The second link also sounds like my problem. It's a google cached version of the site since they've hit their bandwidth limits, I hope it works. Anyway, he goes on talking about the documents and files being created that look like codecs, but I see nothing like that in my documents, so maybe he's a little off on his problem, or I have a variation. I'm starting to get annoyed. Thinking about just formatting.

Calling it a night. I've tried just about everything, and nothing works. No matter what you do to the
"rundll32" file, it will be in vain because it's loaded in explorer, and winlogon. Kill explorer, and it keeps coming back instantly, it won't stay terminated...Use something like Spybot, and it causes winlogon to die, resulting in an immediate restart. I tried the stand alone removal tool, I think that it did something. I didn't see any popups for like 3 minutes after rebooting. But, once I had a bunch of tabs open it started doing it again, and now I'm right back where I was before. I'm going to try Symantec's stand alone remover, but I'm not optimistic. I might just live with it, then do a format.

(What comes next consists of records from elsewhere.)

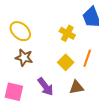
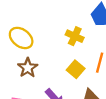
brown star: (24, 58) -> (28, 68), turned 30

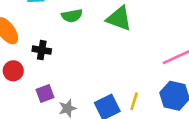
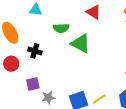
green triangle: (119, 18) -> (81, 43), moved
yellow line: (134, 101) -> (99, 99), turned 32

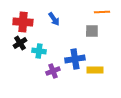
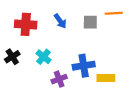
gray square: (92, 31) -> (90, 22), moved
black cross: (20, 43) -> (12, 57), moved
cyan cross: (39, 51) -> (43, 57), turned 32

____________________________________
Resolution!
____________________________________
Thank you for your replies. I have downloaded and ran "Malwarebytes' Anti-Malware". It detected a TON more instances of the Virtumonde Trojan than Spybot did. It wasn't able to clean them all up, but it successfully deleted them during a reboot. Windows booted up again showing a lot of errors due the deletions, but windows still works fine, and the trojan is no longer present!

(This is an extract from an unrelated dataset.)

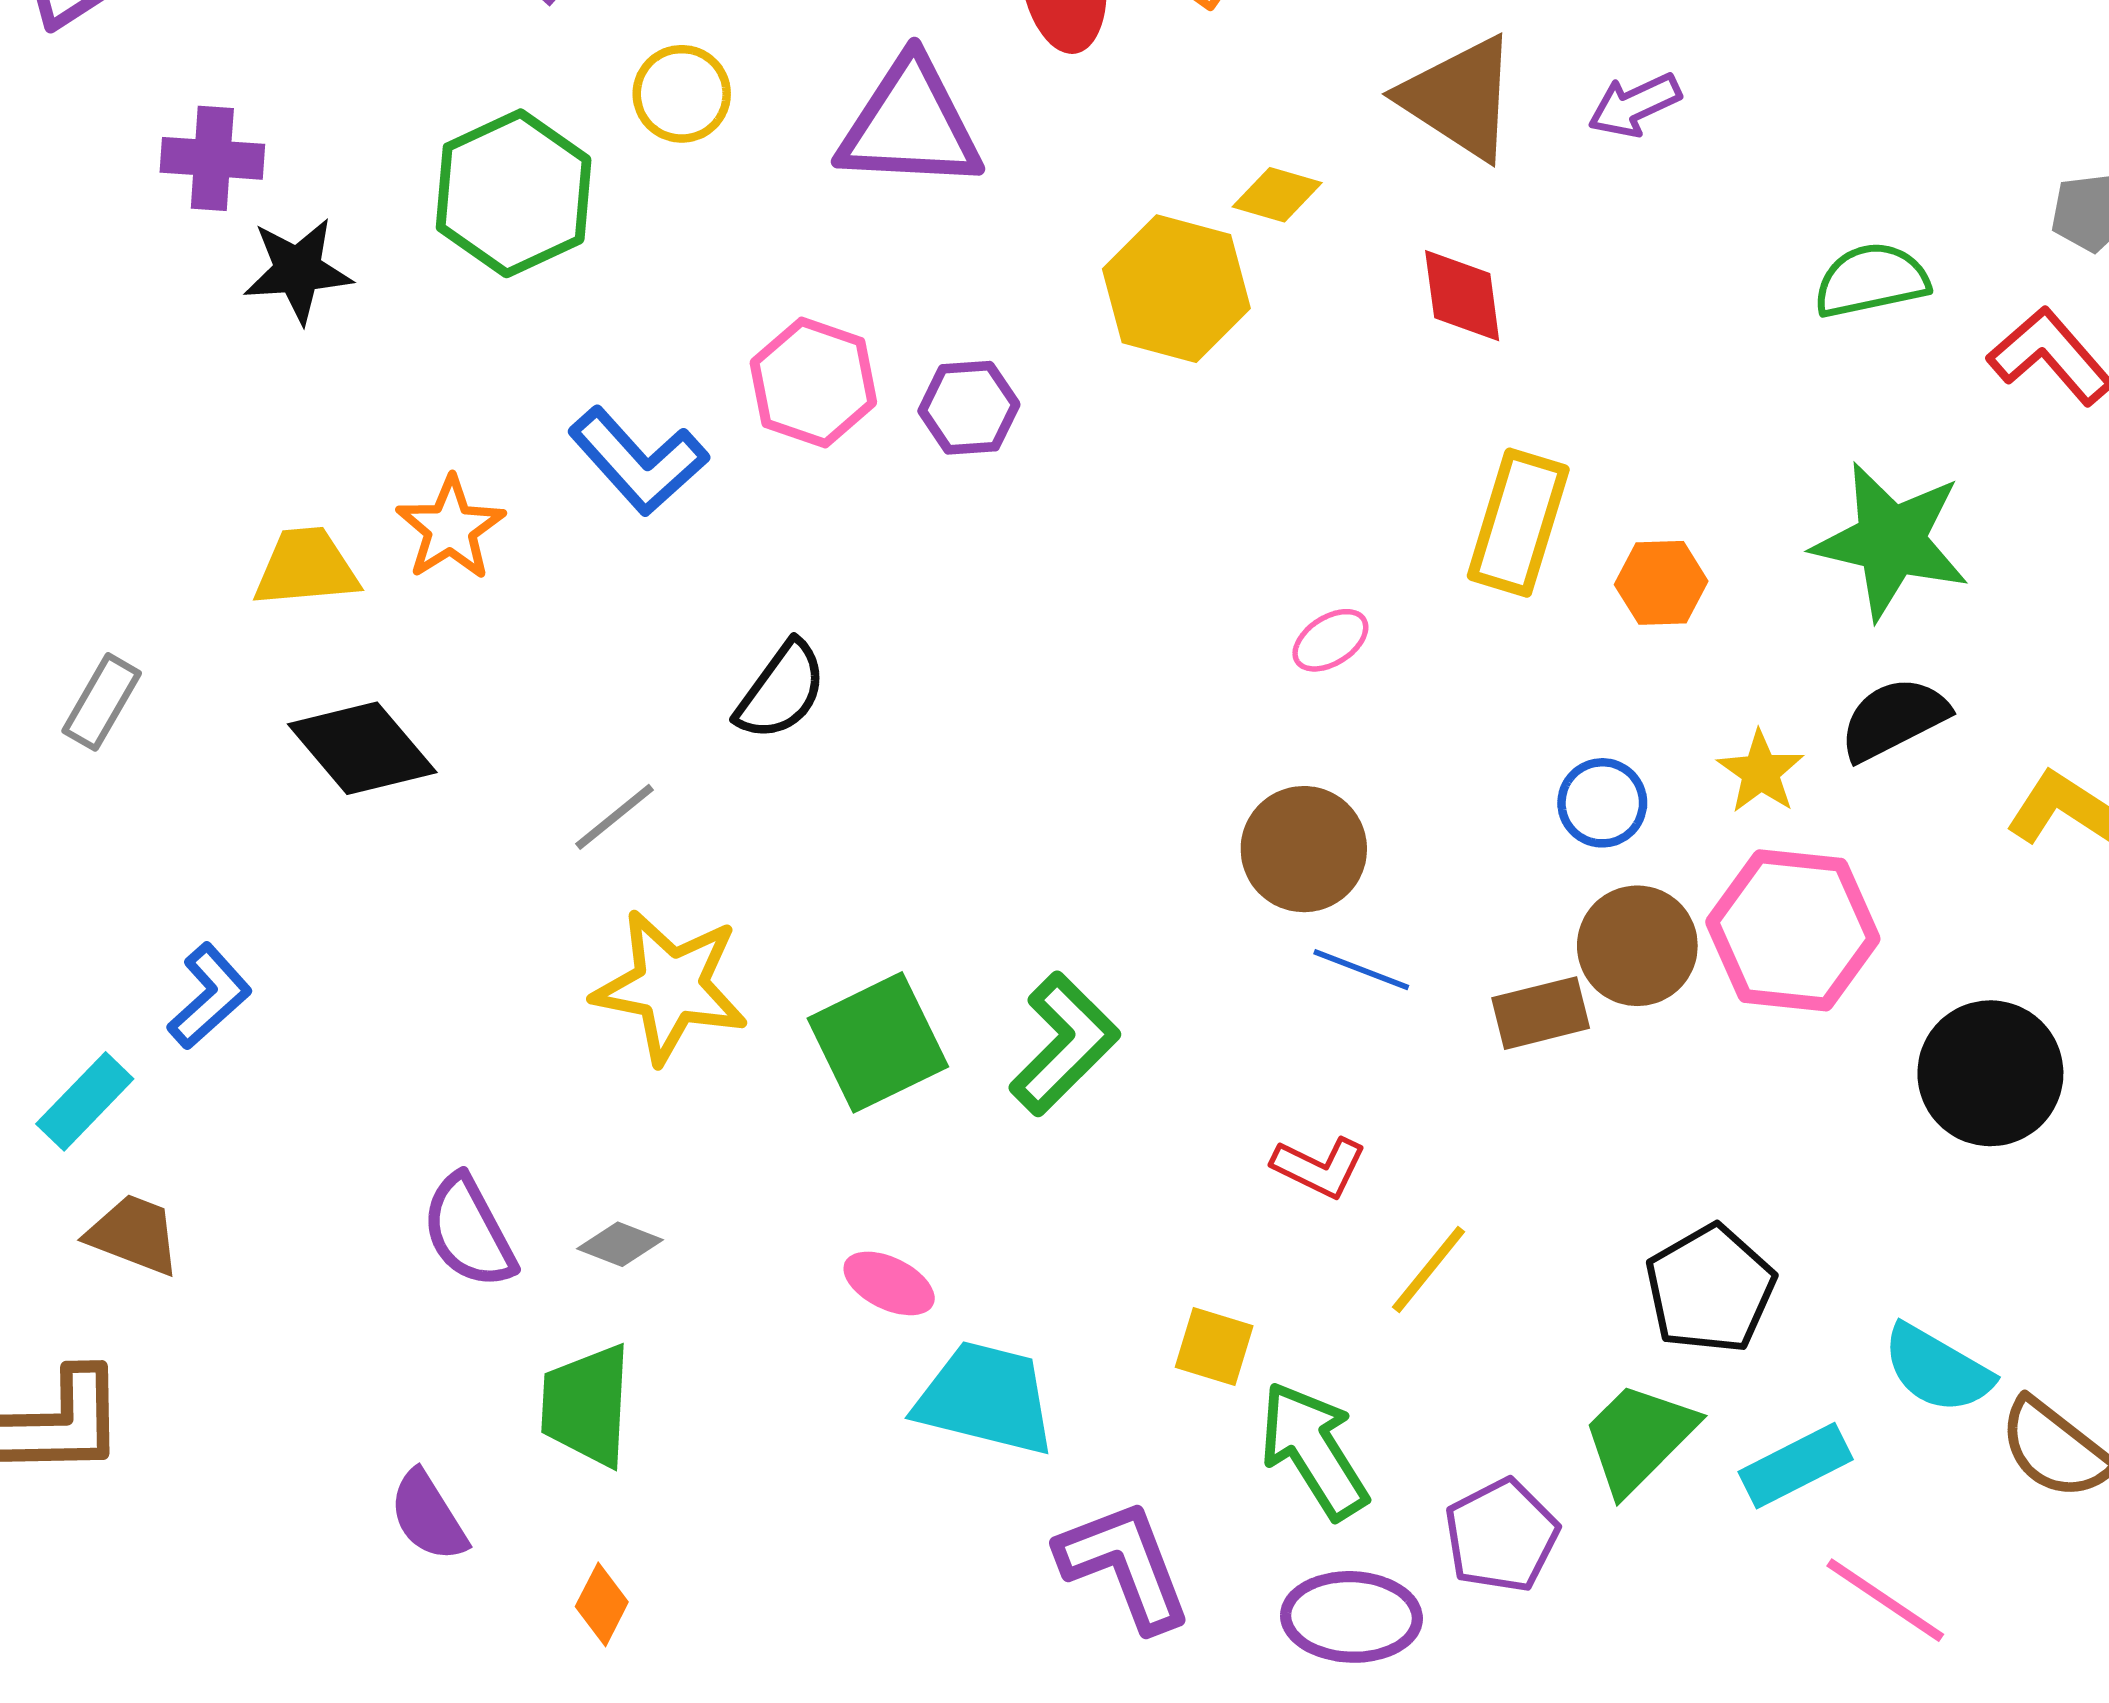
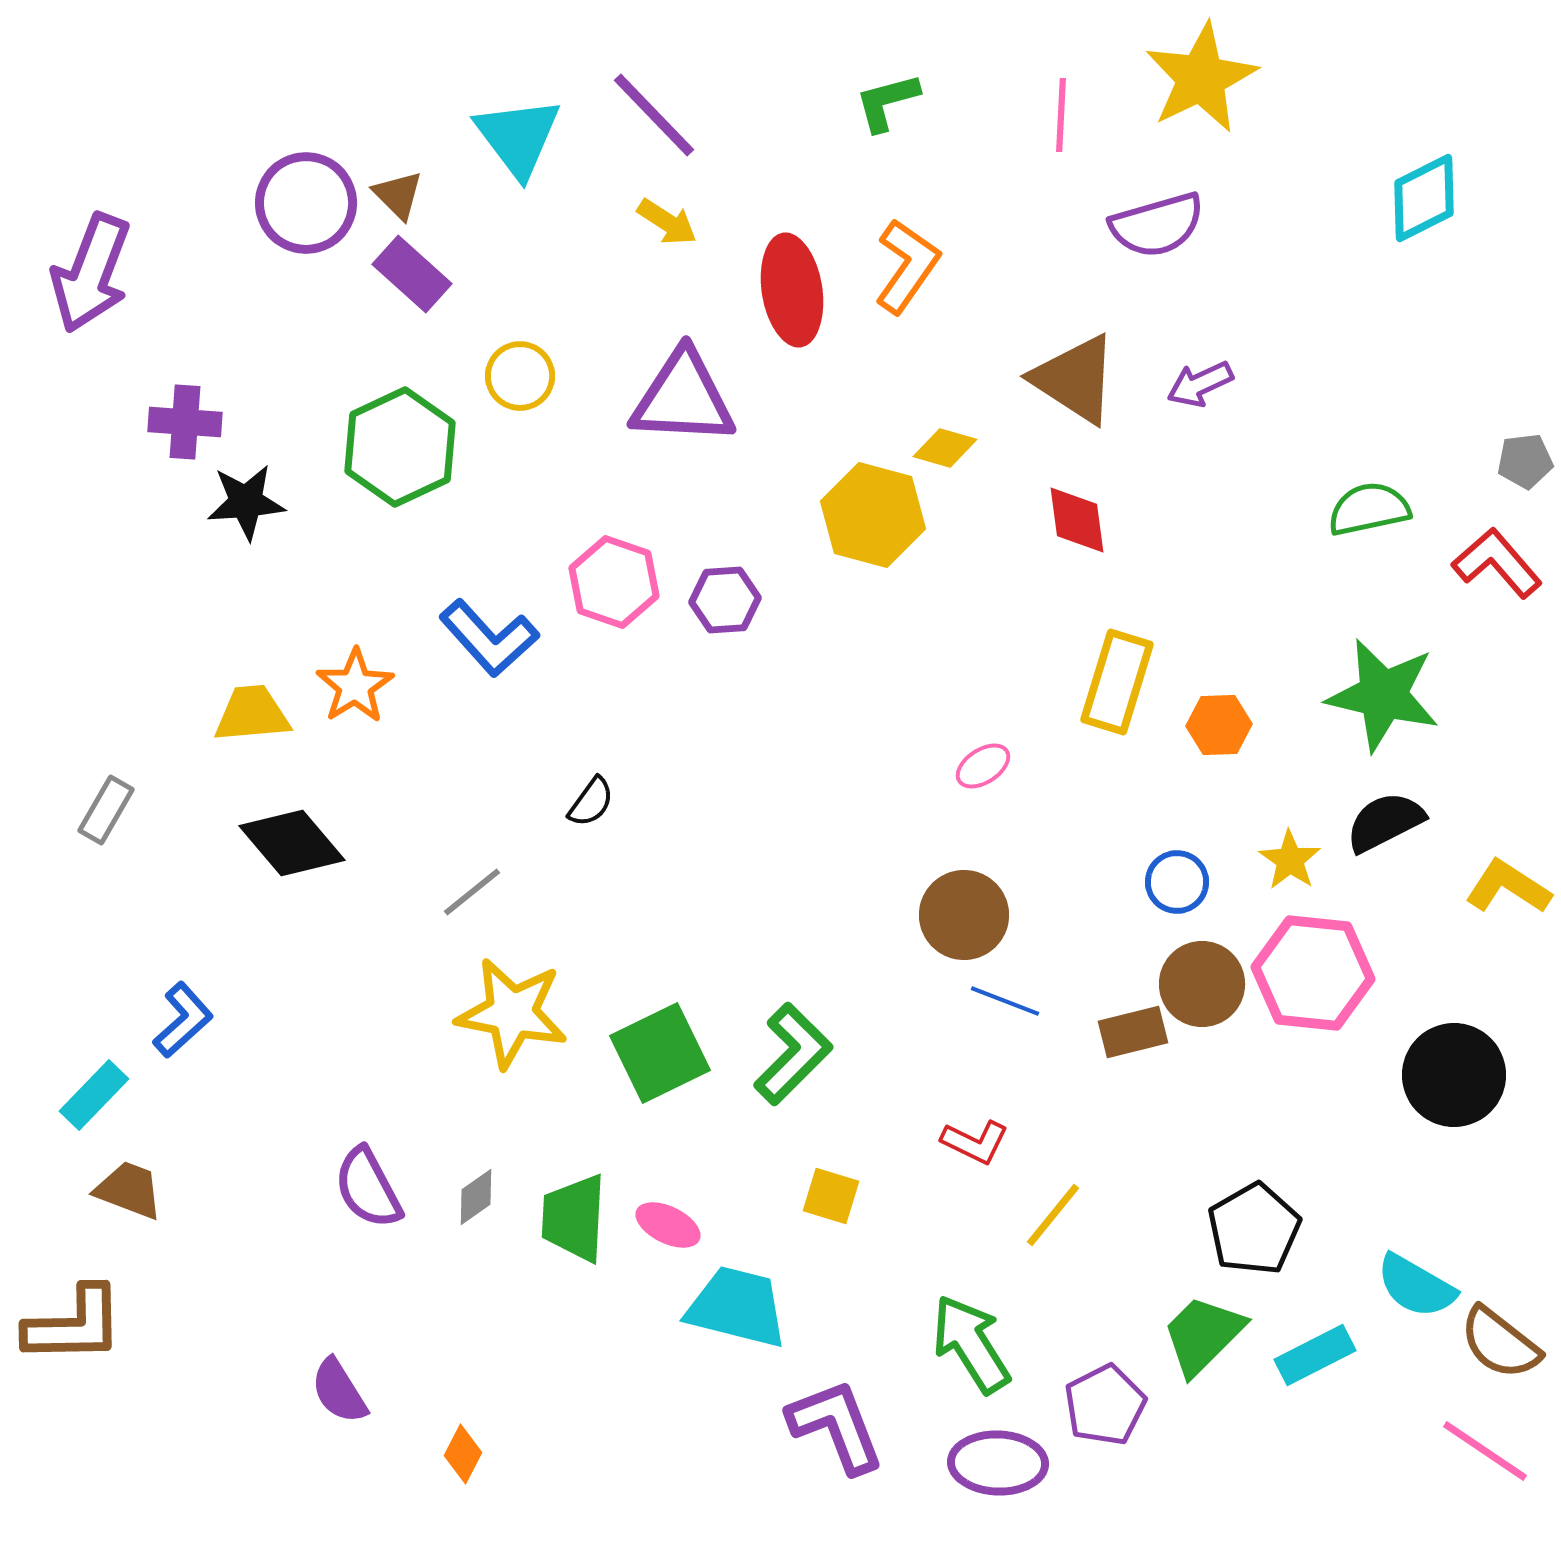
black semicircle: (781, 691) -> (591, 802), size x0.7
gray diamond: (620, 1244) -> (476, 1197), turned -56
yellow square: (1214, 1347) -> (831, 1196), moved
green trapezoid: (586, 1405) -> (574, 1218), moved
pink line: (1885, 1600) -> (1485, 1451), moved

I learned A LOT from this whole experience. I learned a ton about processes and how to monitor them, same goes for watching TCP/UDP connections. Another thing I learned is that the best defense, is a combination of programs. I guess you could say the Malwarebytes program is the best, and it's all you need, but I would bet that the other programs I tried using would pick up things that it didn't. Hope this helps someone out there someday, it was a PITA to get this resolved, I was up till 6AM working on it, but didn't fix it until today. I am relieved to have resolved it.

Thank you everyone!
 
Last edited:

Kendle6661

Member
Joined
Feb 23, 2008
okay the first thing I would do is download malwarebytes anti-malware. just do a Google search for it and run it. It's freeware/shareware, and it will find a lot of different malware.it sounds like you have a trojan hiding in your restore points
 
OP
Foxie3a

Foxie3a

Normal Member
Joined
Sep 7, 2003
Thank you both for that suggestion. It ended up being the only way I found to remove the trojan. All scanners are coming in clean now, and I have not seen any popups or odd connections since. I really hope my huge original post comes up in a good search and helps someone out someday. Thanks!